Activity: Copy every line of the records below where the word "toggle" occurs.

Available data:

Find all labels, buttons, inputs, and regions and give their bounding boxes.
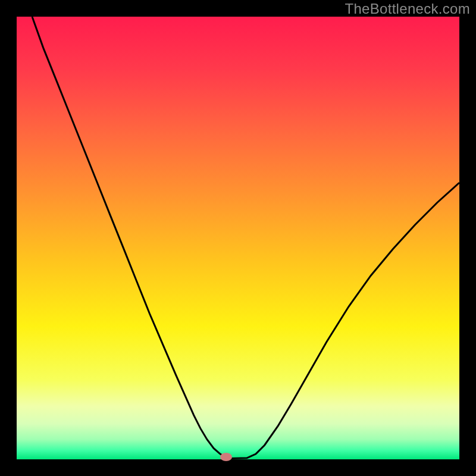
watermark-text: TheBottleneck.com — [345, 1, 470, 17]
bottleneck-marker — [220, 453, 232, 461]
svg-rect-3 — [0, 0, 17, 476]
plot-background — [17, 17, 459, 459]
chart-container: TheBottleneck.com — [0, 0, 476, 476]
svg-rect-4 — [459, 0, 476, 476]
svg-rect-2 — [0, 459, 476, 476]
bottleneck-chart — [0, 0, 476, 476]
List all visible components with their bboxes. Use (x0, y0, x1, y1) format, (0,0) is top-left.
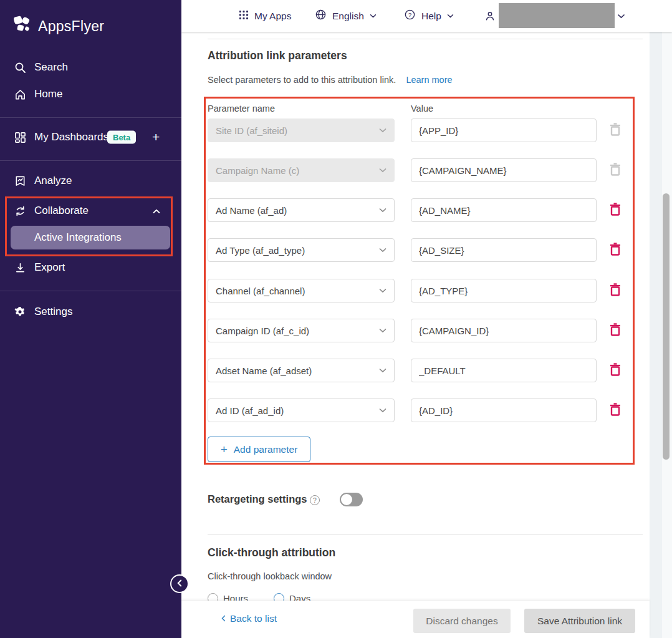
analyze-icon (14, 175, 26, 187)
param-name-label: Channel (af_channel) (216, 286, 305, 296)
param-name-dropdown[interactable]: Adset Name (af_adset) (208, 359, 395, 382)
back-to-list-link[interactable]: Back to list (221, 613, 277, 624)
toggle-knob (341, 494, 352, 505)
trash-icon (609, 402, 622, 418)
lookback-window-label: Click-through lookback window (208, 571, 332, 581)
param-name-dropdown[interactable]: Ad ID (af_ad_id) (208, 399, 395, 422)
appsflyer-logo[interactable]: AppsFlyer (11, 14, 104, 39)
column-header-value: Value (411, 104, 433, 114)
apps-grid-icon (239, 10, 249, 22)
section-divider (208, 39, 643, 39)
footer-bar: Back to list Discard changes Save Attrib… (181, 601, 650, 638)
param-name-label: Ad Type (af_ad_type) (216, 245, 305, 256)
dashboards-icon (14, 131, 26, 143)
sidebar-collapse-button[interactable] (170, 574, 189, 593)
chevron-down-icon (447, 14, 454, 18)
param-name-label: Campaign ID (af_c_id) (216, 326, 309, 336)
trash-icon (609, 162, 622, 178)
delete-parameter-button[interactable] (608, 242, 623, 258)
save-attribution-link-button[interactable]: Save Attribution link (524, 609, 635, 633)
sidebar-item-export[interactable]: Export (0, 259, 181, 276)
trash-icon (609, 202, 622, 218)
chevron-left-icon (221, 613, 226, 624)
svg-text:?: ? (408, 11, 412, 18)
sidebar-item-search[interactable]: Search (0, 59, 181, 75)
appsflyer-logo-icon (11, 14, 34, 39)
scrollbar-thumb[interactable] (663, 193, 670, 460)
param-name-dropdown[interactable]: Channel (af_channel) (208, 279, 395, 302)
param-value-input[interactable] (411, 399, 597, 422)
param-name-dropdown[interactable]: Ad Name (af_ad) (208, 198, 395, 222)
collaborate-icon (14, 205, 26, 217)
export-icon (14, 261, 26, 274)
delete-parameter-button[interactable] (608, 322, 623, 339)
add-parameter-label: Add parameter (234, 444, 298, 455)
appsflyer-logo-text: AppsFlyer (38, 18, 104, 35)
param-value-input[interactable] (411, 359, 597, 382)
help-label: Help (421, 11, 441, 22)
param-name-label: Ad ID (af_ad_id) (216, 405, 284, 416)
sidebar-item-collaborate[interactable]: Collaborate (0, 203, 181, 219)
sidebar-item-label: Collaborate (34, 205, 89, 217)
param-name-label: Campaign Name (c) (216, 165, 299, 176)
appsflyer-app: AppsFlyer Search Home (0, 0, 672, 638)
delete-parameter-button[interactable] (608, 202, 623, 218)
language-selector[interactable]: English (315, 0, 377, 32)
retargeting-toggle[interactable] (340, 493, 363, 506)
sidebar-item-my-dashboards[interactable]: My Dashboards Beta + (0, 129, 181, 145)
sidebar-item-active-integrations[interactable]: Active Integrations (11, 226, 170, 249)
param-value-input[interactable] (411, 158, 597, 182)
attribution-params-title: Attribution link parameters (208, 49, 347, 62)
sidebar-item-label: Export (34, 261, 65, 274)
chevron-down-icon (617, 14, 625, 19)
chevron-down-icon (379, 408, 386, 413)
sidebar-item-label: My Dashboards (34, 131, 108, 143)
delete-parameter-button[interactable] (608, 402, 623, 418)
add-parameter-button[interactable]: + Add parameter (208, 437, 310, 462)
sidebar-divider (0, 160, 181, 161)
param-value-input[interactable] (411, 279, 597, 302)
account-menu-button[interactable] (617, 0, 625, 32)
chevron-down-icon (379, 208, 386, 213)
chevron-down-icon (379, 328, 386, 333)
home-icon (14, 88, 26, 100)
chevron-down-icon (370, 14, 377, 18)
param-value-input[interactable] (411, 198, 597, 222)
param-name-dropdown[interactable]: Campaign ID (af_c_id) (208, 319, 395, 342)
question-mark-icon[interactable]: ? (310, 495, 320, 505)
param-name-label: Adset Name (af_adset) (216, 365, 312, 376)
param-value-input[interactable] (411, 238, 597, 262)
my-apps-button[interactable]: My Apps (239, 0, 291, 32)
sidebar-item-label: Analyze (34, 175, 72, 187)
param-value-input[interactable] (411, 319, 597, 342)
delete-parameter-button[interactable] (608, 283, 623, 299)
sidebar-item-settings[interactable]: Settings (0, 304, 181, 320)
param-name-dropdown[interactable]: Site ID (af_siteid) (208, 118, 395, 142)
search-icon (14, 61, 26, 74)
help-menu[interactable]: ? Help (404, 0, 454, 32)
add-dashboard-button[interactable]: + (152, 130, 160, 145)
sidebar: AppsFlyer Search Home (0, 0, 181, 638)
beta-badge: Beta (107, 131, 136, 144)
learn-more-link[interactable]: Learn more (406, 75, 452, 85)
param-name-dropdown[interactable]: Campaign Name (c) (208, 158, 395, 182)
sidebar-divider (0, 291, 181, 291)
sidebar-item-home[interactable]: Home (0, 86, 181, 102)
column-header-parameter-name: Parameter name (208, 104, 275, 114)
chevron-down-icon (379, 128, 386, 133)
param-name-dropdown[interactable]: Ad Type (af_ad_type) (208, 238, 395, 262)
param-value-input[interactable] (411, 118, 597, 142)
trash-icon (609, 122, 622, 138)
chevron-down-icon (379, 168, 386, 173)
sidebar-item-analyze[interactable]: Analyze (0, 173, 181, 189)
chevron-left-icon (177, 578, 182, 589)
user-icon (484, 0, 496, 32)
plus-icon: + (221, 443, 228, 455)
delete-parameter-button[interactable] (608, 362, 623, 379)
my-apps-label: My Apps (254, 11, 291, 22)
subtitle-text: Select parameters to add to this attribu… (208, 75, 396, 85)
trash-icon (609, 283, 622, 299)
sidebar-item-label: Search (34, 61, 68, 74)
chevron-down-icon (379, 288, 386, 293)
discard-changes-button[interactable]: Discard changes (413, 609, 511, 633)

Task output:
toggle-knob (341, 494, 352, 505)
retargeting-toggle[interactable] (340, 493, 363, 506)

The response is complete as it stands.